Without any pictures, print the lines below from the one that has "Улучшение внешнего вида и утепление балкона с" through the one that has "Baixada Fluminense", exactly and nothing else.

(Records excerpted from a collection)
▼

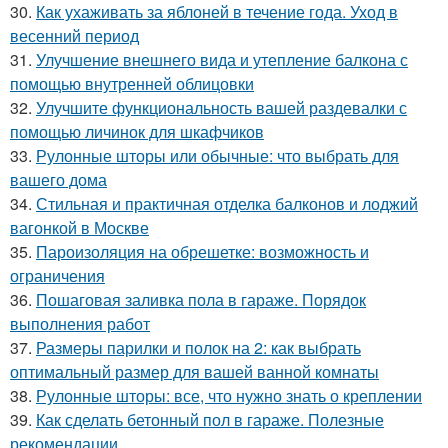
30.
Как ухаживать за яблоней в течение года. Уход в
весенний период
31.
Улучшение внешнего вида и утепление балкона с
помощью внутренней облицовки
32.
Улучшите функциональность вашей раздевалки с
помощью личинок для шкафчиков
33.
Рулонные шторы или обычные: что выбрать для
вашего дома
34.
Стильная и практичная отделка балконов и лоджий
вагонкой в Москве
35.
Пароизоляция на обрешетке: возможность и
ограничения
36.
Пошаговая заливка пола в гараже. Порядок
выполнения работ
37.
Размеры парилки и полок на 2: как выбрать
оптимальный размер для вашей ванной комнаты
38.
Рулонные шторы: все, что нужно знать о креплении
39.
Как сделать бетонный пол в гараже. Полезные
рекомендации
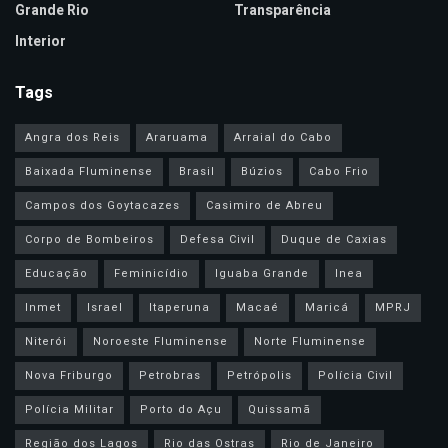
Grande Rio
Transparência
Interior
Tags
Angra dos Reis
Araruama
Arraial do Cabo
Baixada Fluminense
Brasil
Búzios
Cabo Frio
Campos dos Goytacazes
Casimiro de Abreu
Corpo de Bombeiros
Defesa Civil
Duque de Caxias
Educação
Feminicídio
Iguaba Grande
Inea
Inmet
Israel
Itaperuna
Macaé
Maricá
MPRJ
Niterói
Noroeste Fluminense
Norte Fluminense
Nova Friburgo
Petrobras
Petrópolis
Polícia Civil
Polícia Militar
Porto do Açu
Quissamã
Região dos Lagos
Rio das Ostras
Rio de Janeiro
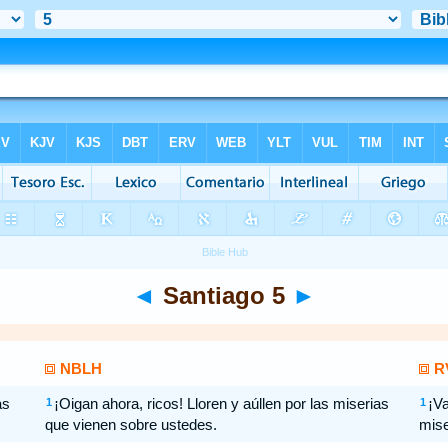
◄
Santiago 5
►
NBLH
R
as
¡Oigan ahora, ricos! Lloren y aúllen por las miserias
¡Va
1
1
que vienen sobre ustedes.
mise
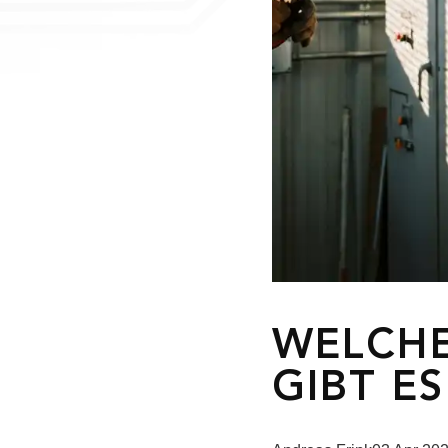
WELCH
GIBT ES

▲

Task response
Улучшение внешнего вида и утепление балкона с
помощью внутренней облицовки
32.
Улучшите функциональность вашей раздевалки с
помощью личинок для шкафчиков
33.
Рулонные шторы или обычные: что выбрать для
вашего дома
34.
Стильная и практичная отделка балконов и лоджий
вагонкой в Москве
35.
Пароизоляция на обрешетке: возможность и
ограничения
36.
Пошаговая заливка пола в гараже. Порядок
выполнения работ
37.
Размеры парилки и полок на 2: как выбрать
оптимальный размер для вашей ванной комнаты
38.
Рулонные шторы: все, что нужно знать о креплении
39.
Как сделать бетонный пол в гараже. Полезные
рекомендации
Grande Rio
Transparência
Interior
Tags
Angra dos Reis
Araruama
Arraial do Cabo
Baixada Fluminense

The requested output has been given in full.